The film's three lead actresses forge memorable portraits of survivors defying the spirit-snapping conditions to which they're condemned, pumping humanity and spirit into a film that could have been unbearable, even as they warp and strain from the cumulative damage of their shared experiences. Noone's Bernadette is the most fiery and fierce of the three, enraged that her (non-crime of) attractiveness has resulted in enforced servitude and humiliation. Meanwhile, she's not beyond using her beauty to seduce a horny delivery boy, if only to provide the illusion of free choice.

Margaret is more tentative, unwilling to flee even after stumbling across an overlooked, open door in the estate's garden. Her actions hint at a life shackled by years of societal submissiveness, rejection, and criticism. Perhaps this is my lot in life, Duff's tired eyes seem to reflect.

Duffy depicts Rose's heartbreak and hurt in a worried glance, or an anxious shuffle, as when her character provides another mother with forbidden glimpses of the son she hardly knows.

Mullan, also an acclaimed thespian and winner of the Best Actor award at the 1998 Cannes Film Festival, strives for a visual style as dire and unpleasant as his subject matter. Drab earth tones choke off any hint of vibrancy or color. Enshrouded in steam, the laundry scenes elicit the swelter and sweat of the sauna. The nuns' pale faces are a grotesque collection of folds, slits, and flab. Scrubbed and cadaver-like, their mugs would not look out of place on mortician's embalming table.
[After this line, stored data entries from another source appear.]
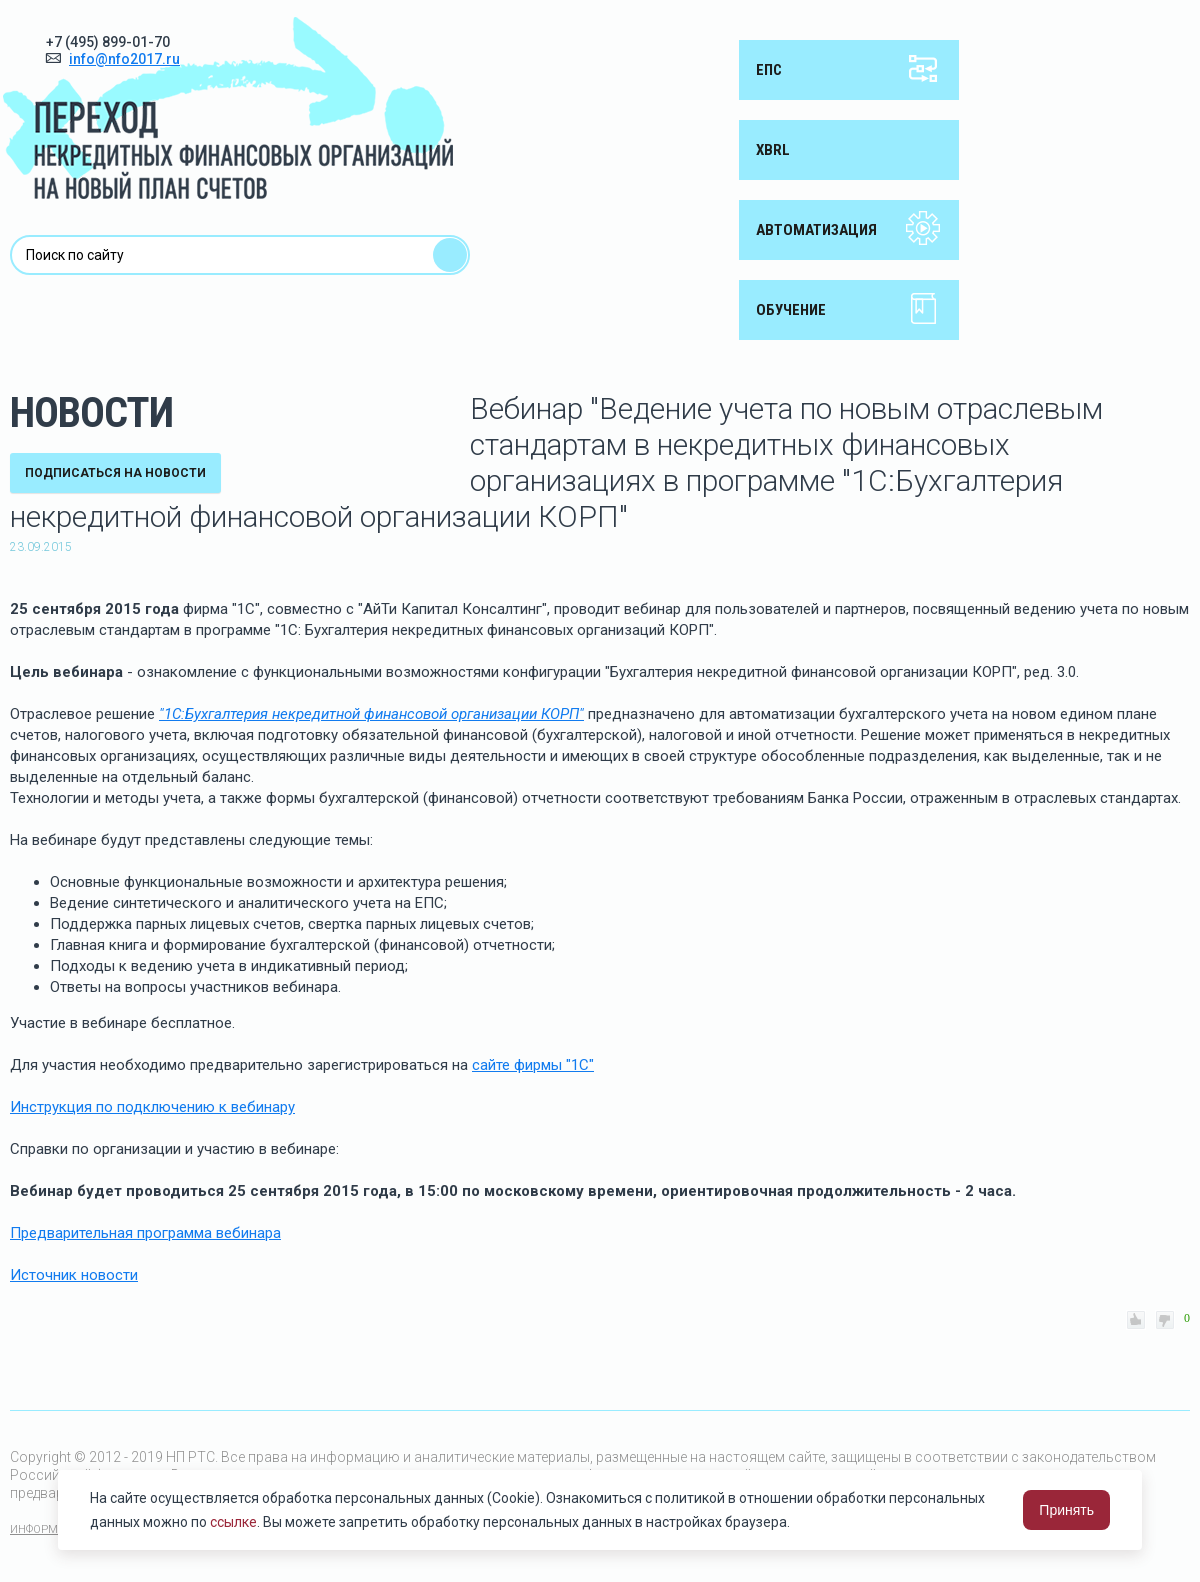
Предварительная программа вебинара (145, 1233)
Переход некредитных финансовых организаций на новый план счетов (228, 108)
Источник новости (74, 1275)
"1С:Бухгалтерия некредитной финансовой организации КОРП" (371, 714)
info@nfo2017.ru (124, 59)
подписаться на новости (115, 473)
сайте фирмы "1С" (533, 1065)
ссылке (233, 1522)
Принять (1066, 1510)
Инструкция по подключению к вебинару (152, 1107)
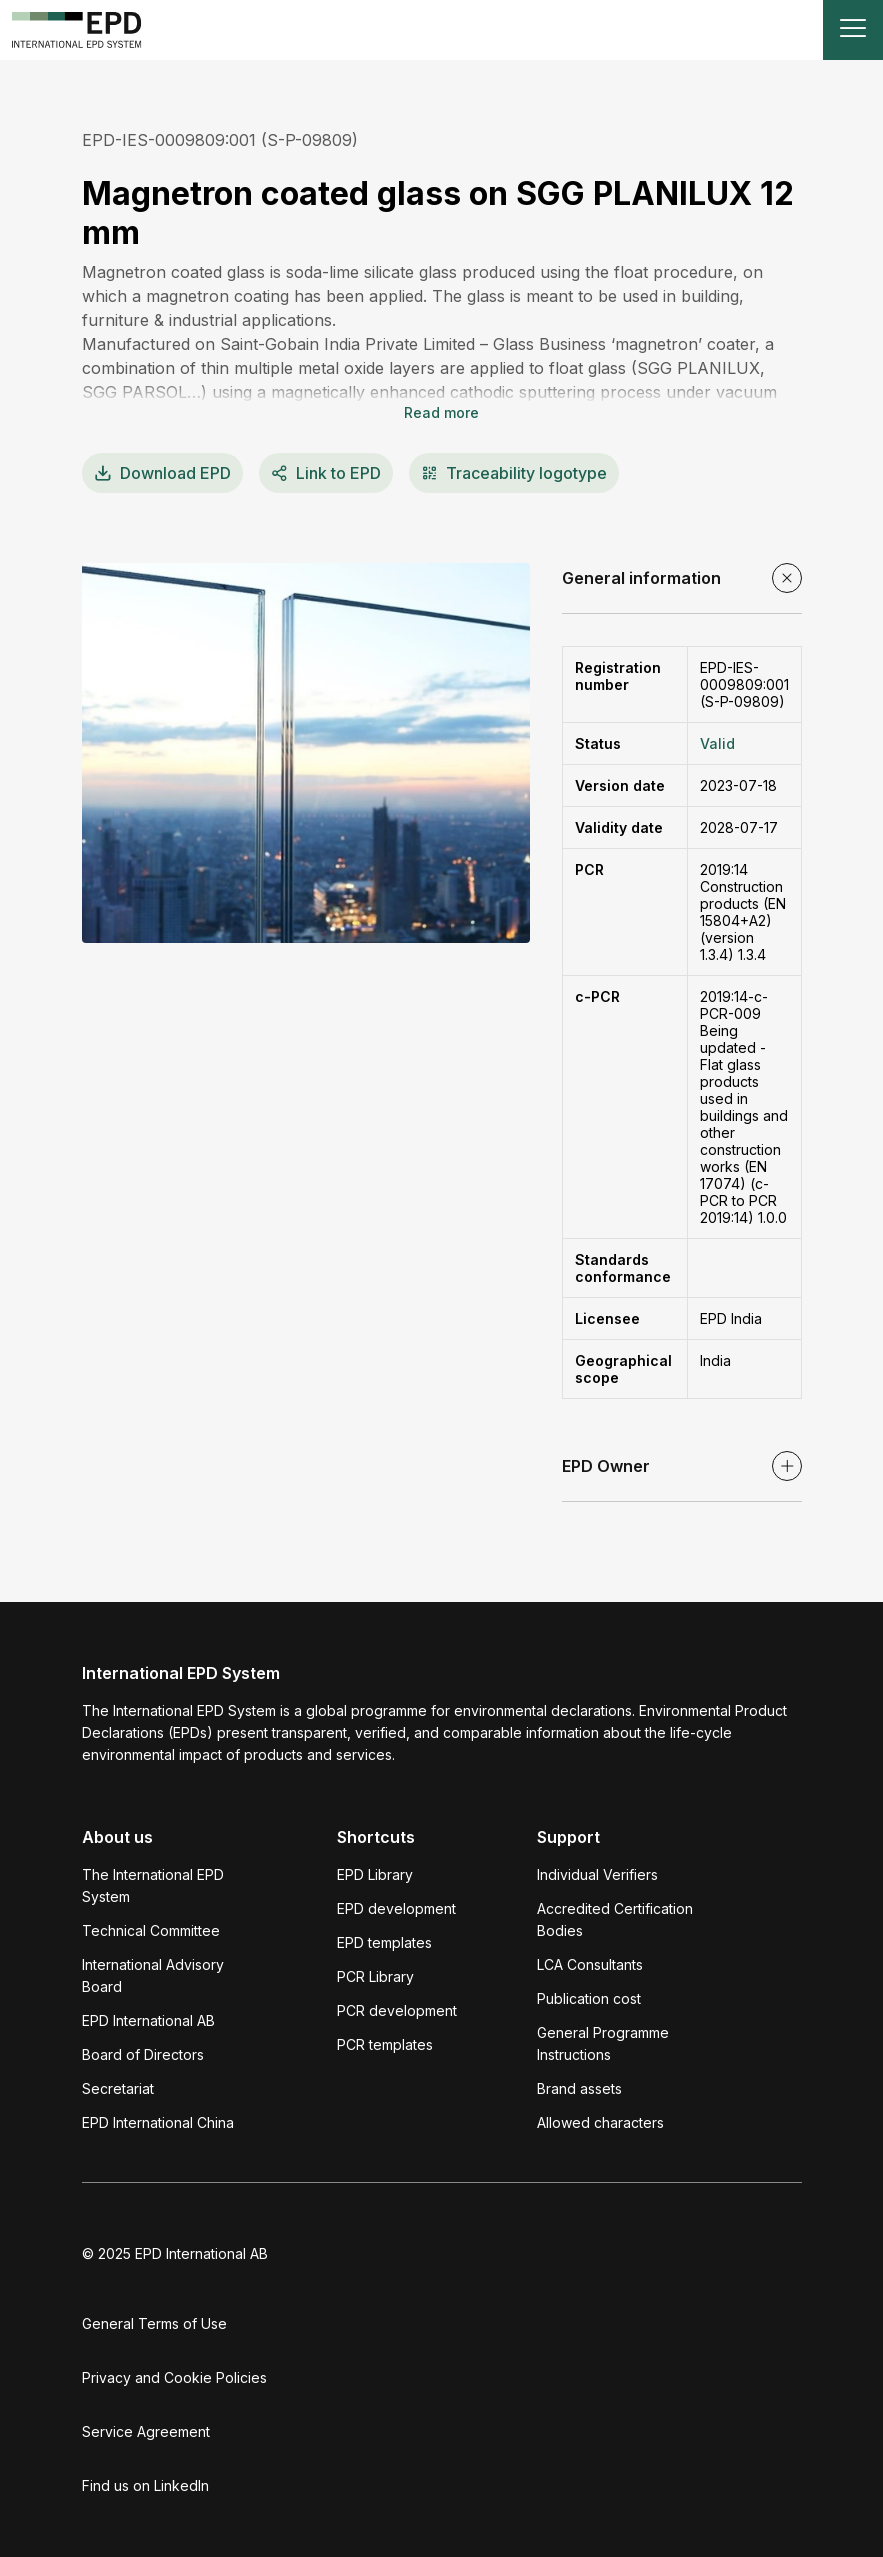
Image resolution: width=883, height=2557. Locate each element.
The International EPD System (153, 1885)
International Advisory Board (153, 1975)
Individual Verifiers (597, 1874)
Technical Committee (151, 1930)
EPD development (396, 1908)
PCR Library (375, 1976)
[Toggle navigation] (853, 30)
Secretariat (118, 2088)
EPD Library (375, 1874)
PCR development (397, 2010)
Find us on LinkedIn (145, 2485)
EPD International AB (148, 2020)
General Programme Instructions (603, 2043)
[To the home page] (77, 30)
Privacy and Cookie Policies (174, 2377)
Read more (441, 412)
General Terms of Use (154, 2323)
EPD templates (384, 1942)
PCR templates (385, 2044)
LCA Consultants (590, 1964)
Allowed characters (600, 2122)
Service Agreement (146, 2431)
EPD (162, 473)
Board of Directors (143, 2054)
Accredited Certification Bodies (615, 1919)
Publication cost (589, 1998)
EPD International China (158, 2122)
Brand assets (579, 2088)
A natural reaction to The Magdalene Sisters is to ask: was it really that bad? The answer might rest in the Vatican's quick condemnation of the film as an "angry and rancorous provocation," and complaints from victims who insist that their experiences were actually much worse than those depicted in Mullan's film. Meanwhile, it's startling to consider that Magdalene Asylums were still in operation as recently as 1996.

The Magdalene Sisters shows how innocents are victimized when society casts a blind eye towards corrupt institutions, allowing them to fester for decades. It's a story that needs to be told.